I have the same problem you have. Sometimes my girlfriend or others might be able to convince me of something's worth. Sometimes, I feel like it might be our lot as composers to just not be that thrilled with our own output. We have everybody else's music to enjoy, after all. Maybe it's just our job to add into the pool of stuff that might mean something for others.

I'm kind of musically selfish though so I don't really accept that... I would love to eventually figure out how to make exactly the kind of thing I want to hear, if it's indeed ever really possible to have that kind of meaningful relationship with something of your own.


----------



## doctoremmet (Feb 8, 2021)

Troels, I have that second one of yours in a playlist I frequently return to. Love it. It has also been instrumental in me buying the Century libraries  but that’s another story. Great piece. Love the first one too. Thanks for posting.


----------



## CT (Feb 8, 2021)

ProfoundSilence said:


> even though the greatest composers who have been dead hundreds of years wrote hundreds and hundreds and hundreds of pieces of music, society will only remember a handful from each one of them.

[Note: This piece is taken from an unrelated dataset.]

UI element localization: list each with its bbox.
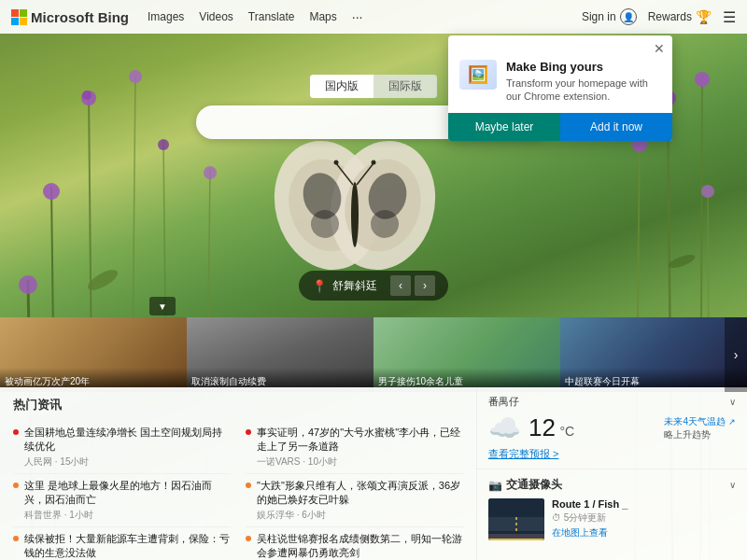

This is a good point. And what do we tend to measure our own work against? For my part, I know that I'm not looking at that dopey piano meandering I just did or whatever and comparing it to an appropriate model. No, everything I do gets held up to the most cosmos-resonating, ecstatic, transcendent musical experiences I've ever had. Not the most useful standard. But it can sometimes feel like anything less than that is pointless.


----------



## Loïc D (Feb 8, 2021)

Troels,
I’ve got a Soundcloud playlist dedicated to your tunes that I’ve been listening over and over while working.
The 2 you picked are high on my list.


----------



## Alex Niedt (Feb 8, 2021)

Love your stuff, Troels. My favorite is actually just called "Arcs Demonstration" for Century Strings. That is just breathtaking in its simple beauty. Your Silka demos are gorgeous, too.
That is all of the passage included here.